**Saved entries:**
********************
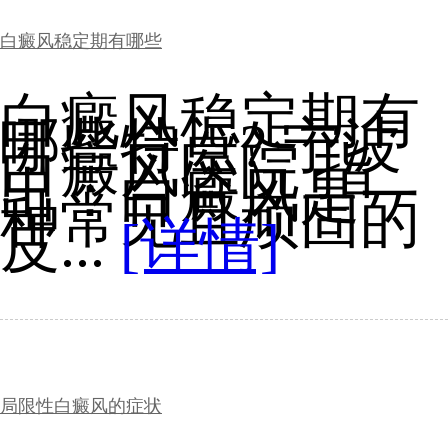
白癜风稳定期有哪些
白癜风稳定期有
哪些特点? 宁波
白癜风医院 指
出：白癜风是一
种常见且顽固的
皮...
[详情]
局限性白癜风的症状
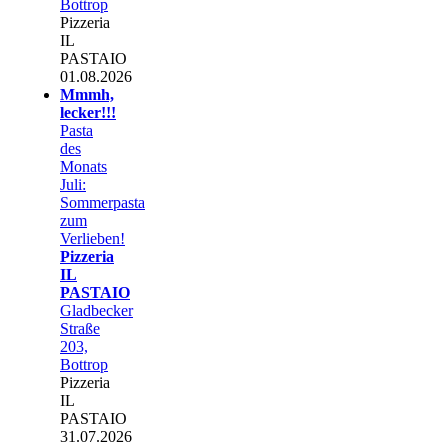
Bottrop
Pizzeria
IL
PASTAIO
01.08.2026
Mmmh,
lecker!!!
Pasta
des
Monats
Juli:
Sommerpasta
zum
Verlieben!
Pizzeria
IL
PASTAIO
Gladbecker
Straße
203,
Bottrop
Pizzeria
IL
PASTAIO
31.07.2026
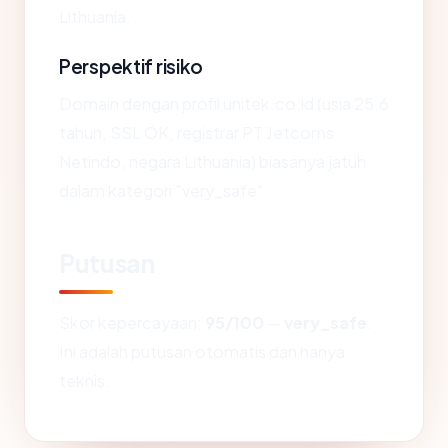
Lithuania.
Perspektif risiko
Domain dengan profil unitek.co.id (usia 25.6
tahun, SSL OK, registrar PT Jetcoms
Netindo, negara Lithuania) biasanya jatuh
dalam kategori "very_safe".
Putusan
Skor kepercayaan:
95/100
—
very_safe
.
Ini adalah putusan otomatis dan hanya
teknis.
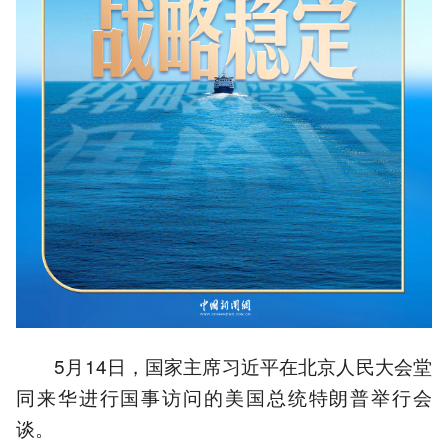
5月14日，国家主席习近平在北京人民大会堂
同来华进行国事访问的美国总统特朗普举行会
谈。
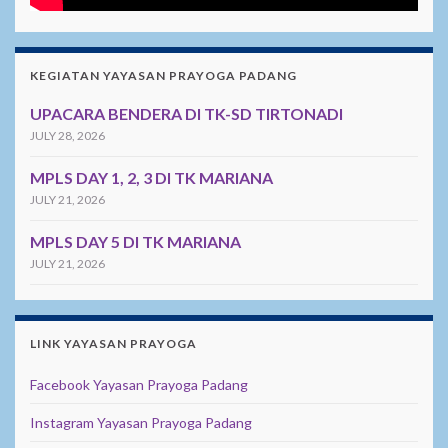
KEGIATAN YAYASAN PRAYOGA PADANG
UPACARA BENDERA DI TK-SD TIRTONADI
JULY 28, 2026
MPLS DAY 1, 2, 3 DI TK MARIANA
JULY 21, 2026
MPLS DAY 5 DI TK MARIANA
JULY 21, 2026
LINK YAYASAN PRAYOGA
Facebook Yayasan Prayoga Padang
Instagram Yayasan Prayoga Padang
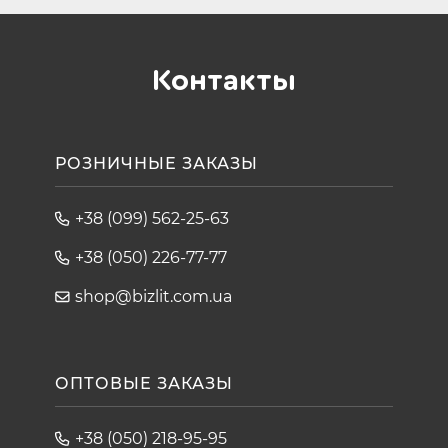
Контакты
РОЗНИЧНЫЕ ЗАКАЗЫ
+38 (099) 562-25-63
+38 (050) 226-77-77
shop@bizlit.com.ua
ОПТОВЫЕ ЗАКАЗЫ
+38 (050) 218-95-95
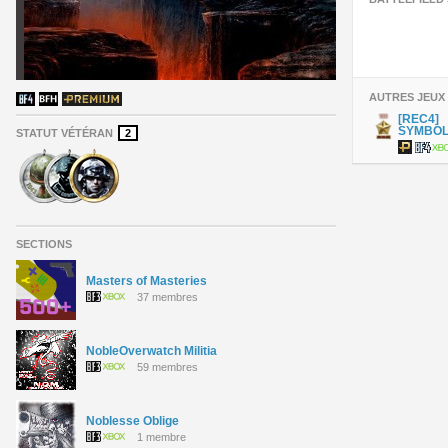
AUTRES JEUX
[REC4]
STATUT VÉTÉRAN
2
SECTIONS
Masters of Masteries
37 membres
NobleOverwatch Militia
59 membres
Noblesse Oblige
1 membre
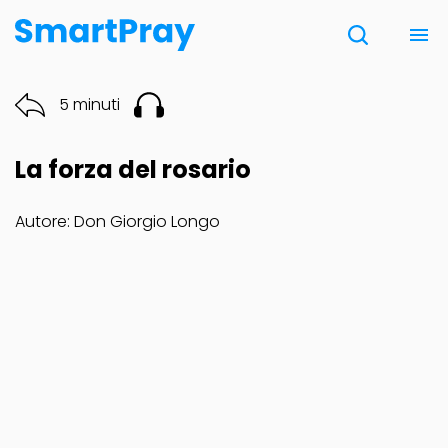
Chi siamo
5 minuti
Contatti
La forza del rosario
Donazione
Autore: Don Giorgio Longo
Note Legali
********************
**WORK INSTRUCTIONS:**
Please show all lines from the entries that contain the word "MPLS".

**EXERCISE OUTPUT:**
MPLS DAY 1, 2, 3 DI TK MARIANA
MPLS DAY 5 DI TK MARIANA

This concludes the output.